Before we were all working-from home, our office had artwork of chess figurines throughout the meeting rooms. I started to wonder how chess pieces were in any way related to the markets which we recruit in (and how I’d ever explain this if someone were to ask!). Eventually, I found a few parallels between the tax market and these charming characters.
These are the heads of the industry, each holding a fat purse. The Kings horde and spend cash, with all eyes on them. The King can move in any direction – but they also can’t move that far. Similarly, the Heads of industry surround themselves with all key figures and have influence at every level, but there’s also not much space at the top and so mobility/progression prospects are scarce.
When a heavyweight Head of Tax announces that they are actively looking at the market, there’s not much difference to when they were not actively looking – they’ll get approached at roughly the same frequency. At this level, the advice would be to always entertain conversations with head-hunters who reach out, even if you are ‘not looking’.
These represent the delivery focused ‘doers’ (typically at a more junior level) on the board. This range spans between those with an accelerated head-start (perhaps the school-leavers), racing to complete their sponsored ACA/CTA qualifications without delay and doing the legwork in delivery roles, all the way to the end of the board. After the hard yards, they then join the queue to redeem a more senior piece – a promotion. Assuming we’re in the professional services, the dilemma here of course is that not everybody can be promoted at once, so comes the waiting. And the subsequent dilemma, which piece you choose?
It’s the newly-qualified to manager grades where we see most candidate scarcity in-house, and so it’s at the newly-qualified level where the opportunities present themselves for progression (i.e., jumping straight to Manager, in-house). In the professional services, a rhetoric can be passed around that everything in-house at the junior level is compliance focused and will limit progression. The way I see it – 1) it’s difficult for the partnership to promote everyone at once, 2) the partnership is keen not to lose their foot soldiers and 3) if the ‘less BD focused people’ move in-house at a more senior level (i.e., Senior Manager), this creates a favourable client tie ‘on the inside’ for the partnership while also helping their ‘who to promote to Director’ dilemma. So don’t believe the hype.
These represent the long-timers who spend years climbing a one-track ladder to progress – usually in the Big 4 or HMRC. They have a long, promising trajectory across the board with just two limitations: they are stuck to just one colour, and other pieces can get in their way. Similarly, the long-timers can find themselves easily immobilised – either via dead man’s shoes for promotion, or when they find a lack of mobility prospects to move to the other side.

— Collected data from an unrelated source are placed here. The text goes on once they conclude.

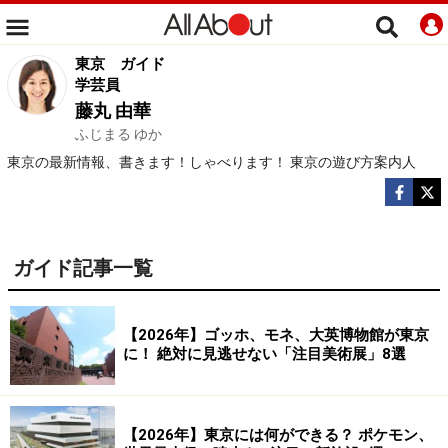
東京
ガイド
学芸員
藤丸 由華
ふじまる ゆか
東京の最新情報、書きます！しゃべります！ 東京の遊び方案内人
ガイド記事一覧
【2026年】ゴッホ、モネ、大英博物館が東京
に！ 絶対に見逃せない「注目美術展」8選
【2026年】東京には何ができる？ ポケモン、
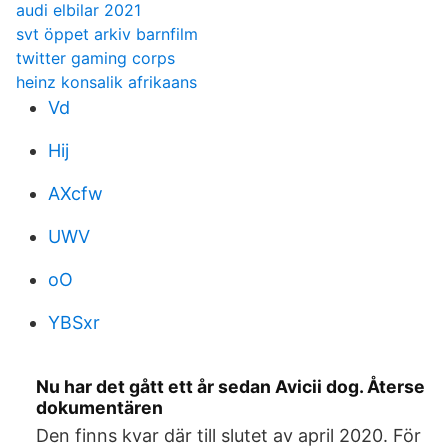
audi elbilar 2021
svt öppet arkiv barnfilm
twitter gaming corps
heinz konsalik afrikaans
Vd
Hij
AXcfw
UWV
oO
YBSxr
Nu har det gått ett år sedan Avicii dog. Återse
dokumentären
Den finns kvar där till slutet av april 2020. För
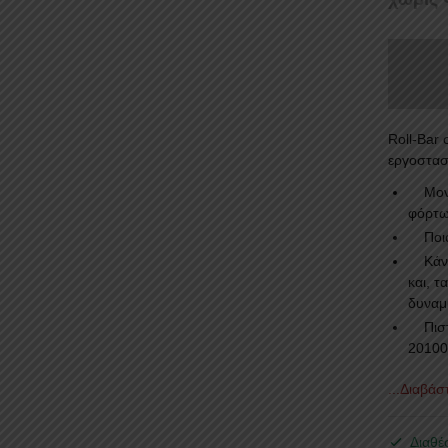
Roll-Bar
εργοστασ
Mονοκ
φόρτ
Ποιότ
Κάνει
και, τ
δυναμ
Πιστο
20100
...Διαβά
Διαθέ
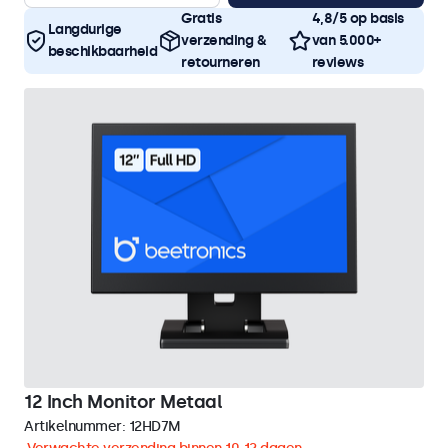
Gratis
4,8/5 op basis
Langdurige
verzending &
van 5.000+
beschikbaarheid
retourneren
reviews
12 Inch Monitor Metaal
Artikelnummer:
12HD7M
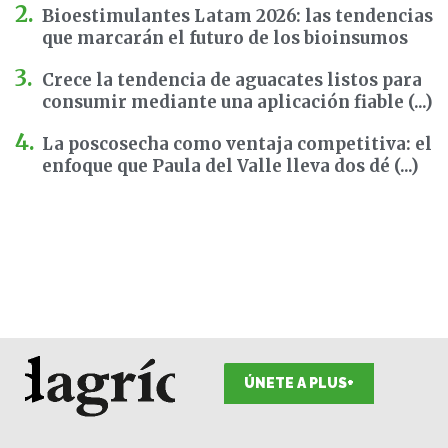
Bioestimulantes Latam 2026: las tendencias
que marcarán el futuro de los bioinsumos
Crece la tendencia de aguacates listos para
consumir mediante una aplicación fiable (...)
La poscosecha como ventaja competitiva: el
enfoque que Paula del Valle lleva dos dé (...)
ÚNETE A PLUS+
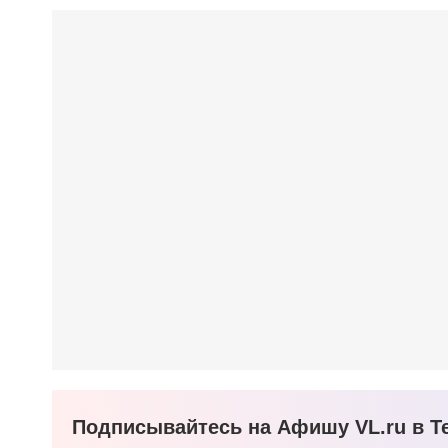
Подписывайтесь на Афишу VL.ru в Te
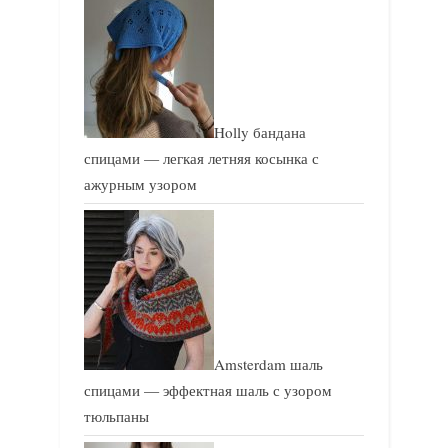
Holly бандана
спицами — легкая летняя косынка с
ажурным узором
Amsterdam шаль
спицами — эффектная шаль с узором
тюльпаны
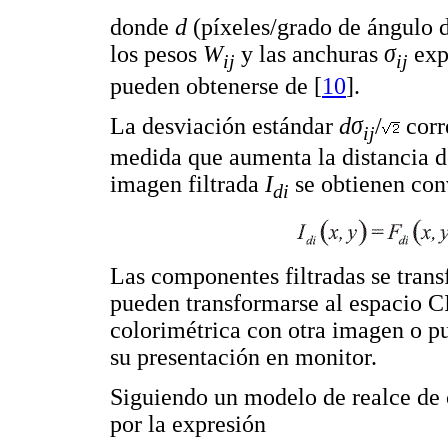
donde
d
(píxeles/grado de ángulo de
los pesos
W
y las anchuras
σ
exp
ij
ij
pueden obtenerse de [
10
].
La desviación estándar
dσ
/
corr
ij
medida que aumenta la distancia d
imagen filtrada
I
se obtienen co
di
Las componentes filtradas se trans
pueden transformarse al espacio
colorimétrica con otra imagen o p
su presentación en monitor.
Siguiendo un modelo de realce de
por la expresión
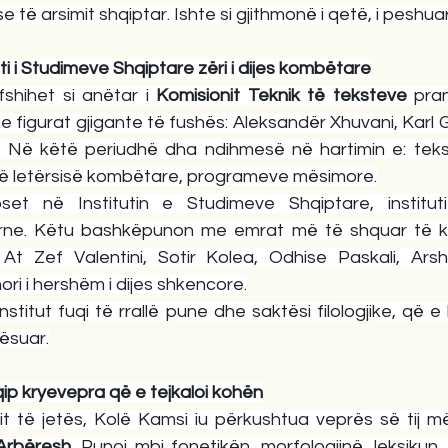
e të arsimit shqiptar. Ishte si gjithmonë i qetë, i peshuar
ti i Studimeve Shqiptare zëri i dijes kombëtare
shihet si anëtar i 
Komisionit Teknik të teksteve
 pran
e figurat gjigante të fushës: Aleksandër Xhuvani, Karl 
i. Në këtë periudhë dha ndihmesë në hartimin e: teks
 të letërsisë kombëtare, programeve mësimore.
et në Institutin e Studimeve Shqiptare, instituti
rne. Këtu bashkëpunon me emrat më të shquar të kërk
t Zef Valentini, Sotir Kolea, Odhise Paskali, Arshi
ori i hershëm i dijes shkencore.
nstitut fuqi të rrallë pune dhe saktësi filologjike, që 
rësuar.
qip kryevepra që e tejkaloi kohën
t Arbëresh
. Punoi mbi fonetikën, morfologjinë, leksikun, 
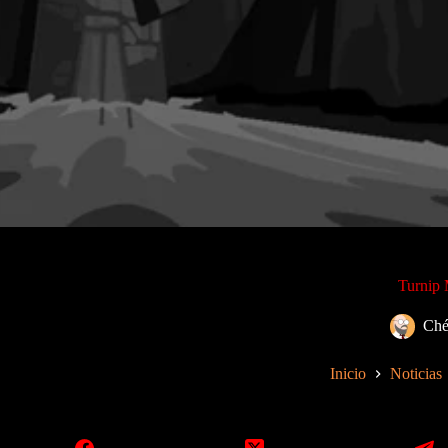
Turnip 
Ché
Inicio
Noticias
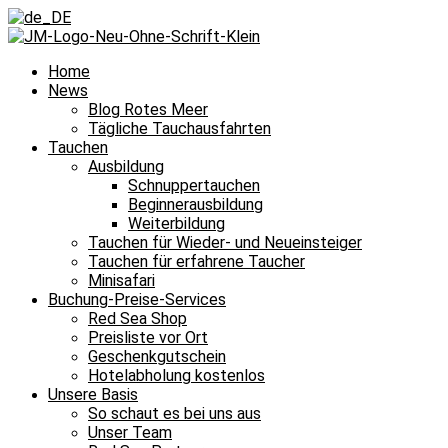
Home
News
Blog Rotes Meer
Tägliche Tauchausfahrten
Tauchen
Ausbildung
Schnuppertauchen
Beginnerausbildung
Weiterbildung
Tauchen für Wieder- und Neueinsteiger
Tauchen für erfahrene Taucher
Minisafari
Buchung-Preise-Services
Red Sea Shop
Preisliste vor Ort
Geschenkgutschein
Hotelabholung kostenlos
Unsere Basis
So schaut es bei uns aus
Unser Team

After 3-5 years in one setting (Big 4 & HMRC), a danger of immobilisation sets in. There are less options at increasingly senior levels, and it is surprisingly simple to get stuck in a rut while focusing on a promotion-case which might leave you in a checkmate.
They score equally to the bishops, but with two main advantages. First, they can jump over other pieces on the board, and have mobility between the two colours (in-house and practice). Similarly, those who have remained nimble between the in-house and professional practice contexts and have not let themselves get confined to just one setting.
It pays to keep your options open. Building your experience between the in-house and practice contexts will only make you more valuable to each setting if you remain within the same sector. The tax market is a small world, and if you remain within the same network, moving between these settings after 3-5 years just establishes your profile (and in many cases sidesteps the politics of waiting for a promotion).
These high-profile characters tower over the remaining figures from the Big 4 corners of the board: the partners. In this game, the King can sometimes (under very specific) conditions swich positions with a rook. We occasionally see this in the tax market, where a Partner moves in-house or vice versa. However, mobility restrictions are a very real thing at this level. The industry heads typically spend a lot of time rubbing shoulders with the Big 4 partners with all attention on the king, but by no means does this mean that the two operate on the same level. After decades in-house, the kings of industry are often surprised to learn that a step into the Big 4 is at a level below equity partner – most often a Director.
The most powerful piece on the board. It can move any number of squares vertically, horizontally, or diagonally, combining the powers of the rook and bishop. Therefore, the parallel this represents is you, the reader. We can compare how each piece represents where an individual might be in their search, but ultimately the Queen has the agency to do their bidding and so should you. Furthermore, if you so please, if these ramblings have made you think about what moves you can make on the chess board that is the tax market, a conversation is always welcome.
Turns out there was something to the chess artwork on the walls after all. Like a career, I suppose it is whatever you make it to be.